Me fui adonde la máquina, a curiosear la avería. Volvió el muchacho pecoso con un hombre vestido de pana y traían un burro cargado de sandías; se pusieron a venderlas entre la gente que tenía sed. Fue un acontecimiento y todos compraron; pedían dinero los niños a sus padres y los que se habían quedado en el tren encargaban a los de abajo que les comprasen. Me dio la impresión de que era como una gran familia de viajeros y que todos o casi todos se conocían. Yo también compré sandía, que la vendían por rajas gordas, y cuando volví a subir al departamento me goteaba el zumo por la barbilla. La chica de rosa se había puesto a hablar con otra vestida de rayas con escote muy grande en el traje, y estaban contrayendo una súbita y entusiasta amistad. La de rayas venía en primera, pero se sentó allí. «Me he tirado un viaje» decía. «Todos viejos. Si sé me vengo aquí contigo.» Era de Madrid y venía a pasar las fiestas a casa de un cuñado. La otra chica le explicaba con orgullo y suficiencia cómo eran las fiestas y le ofrecía presentarle a gente y llevarla con ella y sus amigas a los bailes de noche. Hablaban cada vez en tono más íntimo de cuchicheo y me empezó a entrar sueño. La chica de Madrid llevaba sandalias de tiras y las uñas de los pies pintadas de escarlata, la de rosa tenía medias. Con el topetazo de la máquina nueva que trajeron de la ciudad, volvía a abrir los ojos. Cantaban los grillos furiosamente. El pastor había atravesado la vía y se alejaba lentamente con su rebaño disperso. Había cedido el calor de la tarde y las voces sonaban más animadas y despiertas, como liberadas. Las personas subían al tren en grupos, bromeando, y traían el rostro satisfecho. Se metían en sus departamentos igual que cuando se entra en el vestíbulo en los entreactos del teatro. «Bueno, hombre, bueno. Parece que ahora va de veras.»

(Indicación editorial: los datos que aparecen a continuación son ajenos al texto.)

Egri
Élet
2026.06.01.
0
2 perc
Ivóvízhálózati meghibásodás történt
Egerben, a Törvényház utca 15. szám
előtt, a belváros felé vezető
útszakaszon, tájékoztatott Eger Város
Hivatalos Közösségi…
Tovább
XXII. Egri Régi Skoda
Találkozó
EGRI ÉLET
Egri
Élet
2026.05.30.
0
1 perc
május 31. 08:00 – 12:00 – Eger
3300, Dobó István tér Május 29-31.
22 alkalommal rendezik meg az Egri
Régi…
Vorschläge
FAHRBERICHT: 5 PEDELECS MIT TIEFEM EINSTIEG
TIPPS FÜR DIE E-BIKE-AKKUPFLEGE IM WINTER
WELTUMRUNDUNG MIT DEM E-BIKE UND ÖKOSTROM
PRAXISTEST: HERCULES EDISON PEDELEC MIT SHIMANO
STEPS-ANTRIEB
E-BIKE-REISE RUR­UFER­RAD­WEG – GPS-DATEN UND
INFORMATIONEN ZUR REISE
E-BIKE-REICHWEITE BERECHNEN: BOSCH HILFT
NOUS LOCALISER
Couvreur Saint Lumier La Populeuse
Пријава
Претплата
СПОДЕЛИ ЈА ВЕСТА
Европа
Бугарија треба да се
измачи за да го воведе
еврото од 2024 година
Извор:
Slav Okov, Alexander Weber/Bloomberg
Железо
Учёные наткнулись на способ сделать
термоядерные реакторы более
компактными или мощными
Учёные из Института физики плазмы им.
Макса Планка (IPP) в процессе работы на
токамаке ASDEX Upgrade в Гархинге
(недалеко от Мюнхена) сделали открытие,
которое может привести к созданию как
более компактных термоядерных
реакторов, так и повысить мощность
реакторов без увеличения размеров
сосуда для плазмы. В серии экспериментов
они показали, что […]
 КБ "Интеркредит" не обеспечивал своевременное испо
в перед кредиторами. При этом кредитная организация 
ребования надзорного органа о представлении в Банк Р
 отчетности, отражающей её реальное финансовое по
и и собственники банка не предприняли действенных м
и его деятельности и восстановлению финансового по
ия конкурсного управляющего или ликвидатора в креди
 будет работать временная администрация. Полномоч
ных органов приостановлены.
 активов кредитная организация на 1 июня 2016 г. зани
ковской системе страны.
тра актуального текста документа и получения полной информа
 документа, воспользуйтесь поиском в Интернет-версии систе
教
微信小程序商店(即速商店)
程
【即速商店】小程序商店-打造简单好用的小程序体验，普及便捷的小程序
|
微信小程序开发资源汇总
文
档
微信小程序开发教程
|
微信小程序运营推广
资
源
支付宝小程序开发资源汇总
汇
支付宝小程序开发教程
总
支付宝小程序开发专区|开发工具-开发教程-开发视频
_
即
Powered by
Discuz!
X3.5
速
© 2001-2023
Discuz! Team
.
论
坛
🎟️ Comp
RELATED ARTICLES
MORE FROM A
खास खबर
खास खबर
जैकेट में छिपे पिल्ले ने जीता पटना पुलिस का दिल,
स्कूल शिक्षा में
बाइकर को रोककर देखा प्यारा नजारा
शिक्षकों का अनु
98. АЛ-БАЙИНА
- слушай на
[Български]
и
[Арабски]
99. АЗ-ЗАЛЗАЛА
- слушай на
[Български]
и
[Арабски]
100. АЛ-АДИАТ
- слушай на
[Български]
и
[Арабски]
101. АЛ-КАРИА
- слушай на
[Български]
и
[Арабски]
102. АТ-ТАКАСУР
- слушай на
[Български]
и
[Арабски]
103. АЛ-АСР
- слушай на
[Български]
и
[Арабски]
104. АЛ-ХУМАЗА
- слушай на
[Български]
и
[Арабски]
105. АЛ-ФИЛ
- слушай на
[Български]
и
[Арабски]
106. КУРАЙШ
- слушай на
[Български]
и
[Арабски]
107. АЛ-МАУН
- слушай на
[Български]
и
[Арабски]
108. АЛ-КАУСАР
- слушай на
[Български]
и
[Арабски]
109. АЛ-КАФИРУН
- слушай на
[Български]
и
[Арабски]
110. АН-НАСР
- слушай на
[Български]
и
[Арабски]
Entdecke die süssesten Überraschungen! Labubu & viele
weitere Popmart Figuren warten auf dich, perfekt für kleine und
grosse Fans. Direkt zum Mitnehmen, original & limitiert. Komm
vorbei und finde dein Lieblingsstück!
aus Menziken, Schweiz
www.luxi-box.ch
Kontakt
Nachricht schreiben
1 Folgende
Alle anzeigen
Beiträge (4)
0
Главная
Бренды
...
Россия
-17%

Cuando volvió a arrancar el tren cerré otra vez los ojos. Pensaba que entre el retraso y eso de las fiestas lo más seguro era que no estuviera nadie en la estación a esperarme. Casi me iba a dormir del todo, cuando oí decir a alguien en el pasillo que ya se veía la catedral, y salí. Todavía algunas nubes oscuras de la puesta de sol, que había sido violenta y roja, estaban quietas tiznando el cielo como rasgones. Vi el perfil de unas torres y los filos de muchos tejados coloreados, calientes todavía. Brillaban los cristales de los miradores y empezaban a encenderse bombillas poco destacadas en la tarde blanca. El río no lo vi. Luego el tren se metió entre dos terraplenes y pitó muy fuerte. Toda la gente estaba sacando los equipajes al pasillo.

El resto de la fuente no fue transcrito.